14. Verdir (approche sensible au potentiel de verdissement ; intégration des composantes végétales en début de projet ; fusion du concept végétal au concept général ; contact visuel quasi permanent avec les composantes végétales ; renouvellement du contact physique ; variation des strates végétales (arbres, arbustes, couvre-sols).

15. Redonner place à l’eau (Gestion responsable de l’eau par son recyclage ; Conscientisation à la protection de l’eau ; Interaction et divertissement par l’eau ; Diversité dans l’usage de l’eau : opportunités en lien avec la biodiversité ; Fusion entre la gestion des eaux de surface et les infrastructures vertes).

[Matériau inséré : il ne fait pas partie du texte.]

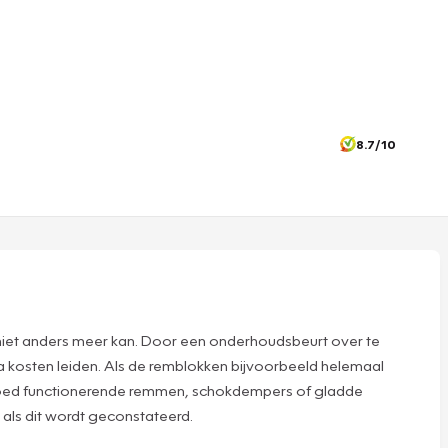
8.7/10
 niet anders meer kan. Door een onderhoudsbeurt over te
tra kosten leiden. Als de remblokken bijvoorbeeld helemaal
 goed functionerende remmen, schokdempers of gladde
 als dit wordt geconstateerd.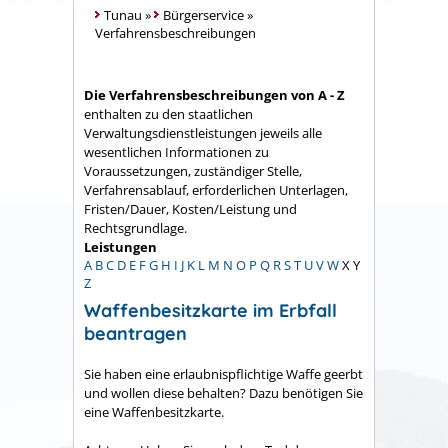
Tunau
»
Bürgerservice
»
Verfahrensbeschreibungen
Die Verfahrensbeschreibungen von A - Z
enthalten zu den staatlichen
Verwaltungsdienstleistungen jeweils alle
wesentlichen Informationen zu
Voraussetzungen, zuständiger Stelle,
Verfahrensablauf, erforderlichen Unterlagen,
Fristen/Dauer, Kosten/Leistung und
Rechtsgrundlage.
Leistungen
A
B
C
D
E
F
G
H
I
J
K
L
M
N
O
P
Q
R
S
T
U
V
W
X
Y
Z
Waffenbesitzkarte im Erbfall
beantragen
Sie haben eine erlaubnispflichtige Waffe geerbt
und wollen diese behalten? Dazu benötigen Sie
eine Waffenbesitzkarte.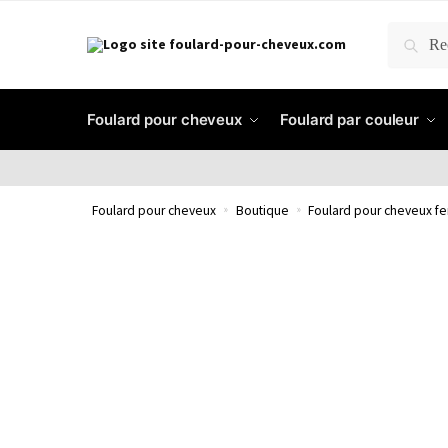
RECH
Foulard pour cheveux
Foulard par couleur
Foulard pour cheveux
»
Boutique
»
Foulard pour cheveux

Les affinités entre le concept de la ville à échelle humaine et la volonté de la Ville de Montréal d’améliorer le cadre de vie des citadins en actualisant la présence de l’eau ont fortement influencé notre cadre théorique. En observant les interactions entre les

60

individus et leur milieu et en s’intéressant au contexte de production de l’espace urbain, Gehl se rapproche d’une vision systémique : il tient compte des relations entre acteurs (concepteurs et récepteurs), objets et environnements.

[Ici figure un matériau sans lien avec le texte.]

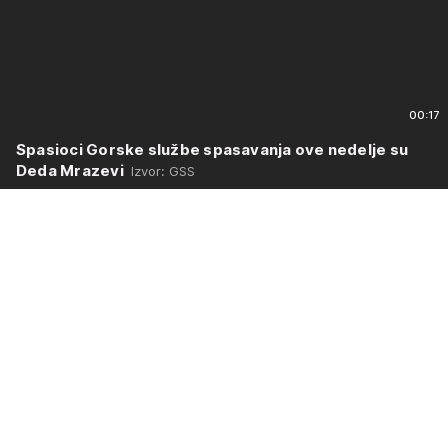
00:17
Spasioci Gorske službe spasavanja ove nedelje su
Deda Mrazevi
Izvor: GSS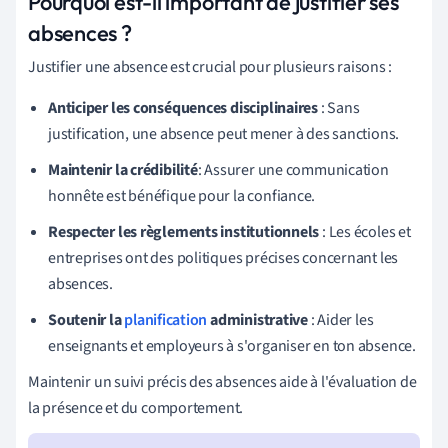
Pourquoi est-il important de justifier ses
absences ?
Justifier une absence est crucial pour plusieurs raisons :
Anticiper les conséquences disciplinaires
: Sans
justification, une absence peut mener à des sanctions.
Maintenir la crédibilité
: Assurer une communication
honnête est bénéfique pour la confiance.
Respecter les règlements institutionnels
: Les écoles et
entreprises ont des politiques précises concernant les
absences.
Soutenir la
planification
administrative
: Aider les
enseignants et employeurs à s'organiser en ton absence.
Maintenir un suivi précis des absences aide à l'évaluation de
la présence et du comportement.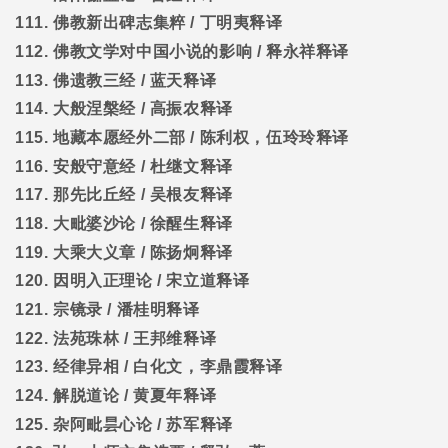
111.
佛教新出碑志集粹
/
丁明夷释译
112.
佛教文学对中国小说的影响
/
释永祥释译
113.
佛遗教三经
/
蓝天释译
114.
大般涅槃经
/
高振农释译
115.
地藏本愿经外二部
/
陈利权，伍玲玲释译
116.
安般守意经
/
杜继文释译
117.
那先比丘经
/
吴根友释译
118.
大毗婆沙论
/
徐醒生释译
119.
大乘大义章
/
陈扬炯释译
120.
因明入正理论
/
宋立道释译
121.
宗镜录
/
潘桂明释译
122.
法苑珠林
/
王邦维释译
123.
经律异相
/
白化文，李鼎霞释译
124.
解脱道论
/
黄夏年释译
125.
杂阿毗昙心论
/
苏军释译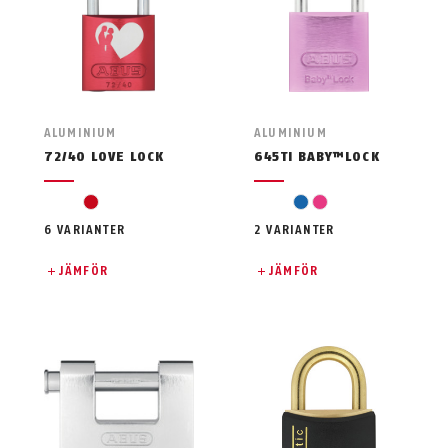
ALUMINIUM
ALUMINIUM
72/40 LOVE LOCK
645TI BABY™LOCK
röd
blå
pink
6 VARIANTER
2 VARIANTER
JÄMFÖR
JÄMFÖR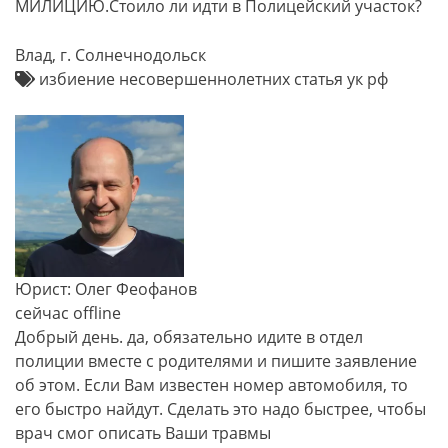
МИЛИЦИЮ.Стоило ли идти в Полицейский участок?
Влад, г. Солнечнодольск
избиение несовершеннолетних статья ук рф
Юрист: Олег Феофанов
сейчас offline
Добрый день. да, обязательно идите в отдел
полиции вместе с родителями и пишите заявление
об этом. Если Вам известен номер автомобиля, то
его быстро найдут. Сделать это надо быстрее, чтобы
врач смог описать Ваши травмы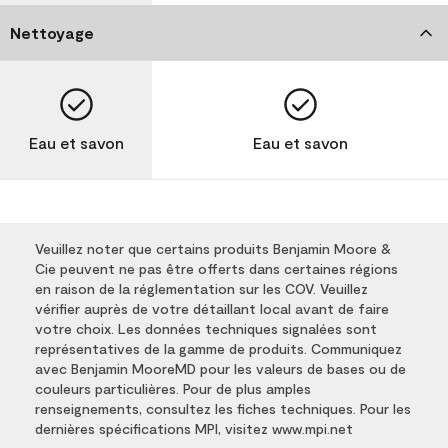
Nettoyage
Eau et savon
Eau et savon
Veuillez noter que certains produits Benjamin Moore &
Cie peuvent ne pas être offerts dans certaines régions
en raison de la réglementation sur les COV. Veuillez
vérifier auprès de votre détaillant local avant de faire
votre choix. Les données techniques signalées sont
représentatives de la gamme de produits. Communiquez
avec Benjamin MooreMD pour les valeurs de bases ou de
couleurs particulières. Pour de plus amples
renseignements, consultez les fiches techniques. Pour les
dernières spécifications MPI, visitez www.mpi.net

Nous avons vu que les préoccupations de l’échelle humaine concernent l’adaptation de la morphologie urbaine aux capacités perceptives et aux activités humaines. Cet ancrage phénoménologique de la conception urbaine fait écho aux théories précédemment évoquées de l’expérience et de l’esthétique du quotidien. Gehl a établi ses principes après avoir observé les piétons en situation ; cette approche empirique est aussi utilisée en design et correspond à la méthode privilégiée pour cette étude. En puisant dans les principes de l’anthropologie et de l’urbanisme, Gehl porte un regard transdisciplinaire sur l’espace urbain. Nous souhaitons adopter une attitude similaire en nous inspirant de ses travaux et des théories de l’expérience esthétique.

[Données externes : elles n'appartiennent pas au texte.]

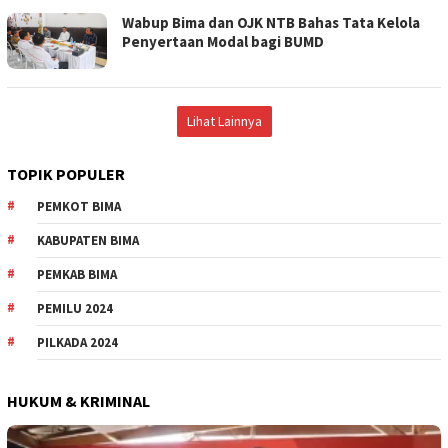
Wabup Bima dan OJK NTB Bahas Tata Kelola
Penyertaan Modal bagi BUMD
Lihat Lainnya
TOPIK POPULER
PEMKOT BIMA
KABUPATEN BIMA
PEMKAB BIMA
PEMILU 2024
PILKADA 2024
HUKUM & KRIMINAL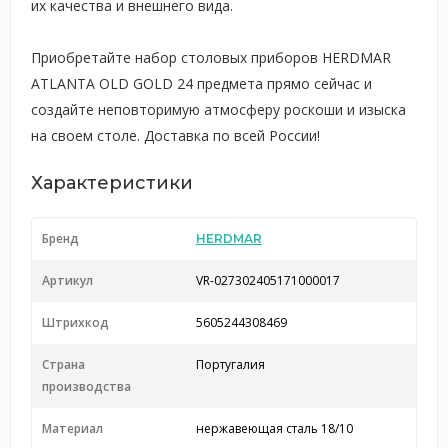
их качества и внешнего вида.
Приобретайте набор столовых приборов HERDMAR
ATLANTA OLD GOLD 24 предмета прямо сейчас и
создайте неповторимую атмосферу роскоши и изыска
на своем столе. Доставка по всей России!
Характеристики
Бренд
HERDMAR
Артикул
VR-027302405171000017
Штрихкод
5605244308469
Страна
Португалия
производства
Материал
нержавеющая сталь 18/10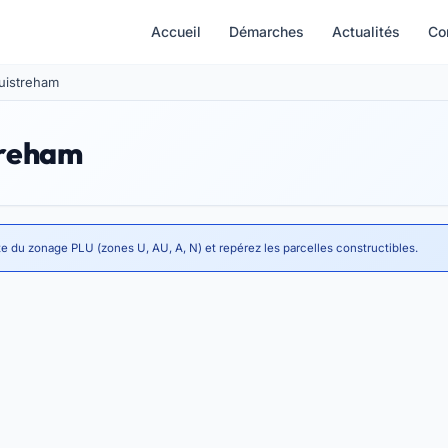
Accueil
Démarches
Actualités
Co
Ouistreham
treham
te du zonage PLU (zones U, AU, A, N) et repérez les parcelles constructibles.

Bien qu’il soit architecte et urbaniste, les approches privilégiées par Gehl sont similaires à celles des designers. Seul son objet d’étude, la ville, diffère de l’échelle traditionnelle du design industriel. Cependant, les artefacts d’eau, notre sujet d’étude, sont des produits qui modifient leurs environnements. Dès qu’ils sont placés dans le contexte urbain, ils influencent l’ambiance des lieux. Il sera donc intéressant de les analyser en confrontant nos préoccupations du point de vue du design et de celui de l’architecture, l’urbanisme et le paysage urbain. Les données empiriques seront donc analysées sous cette perspective.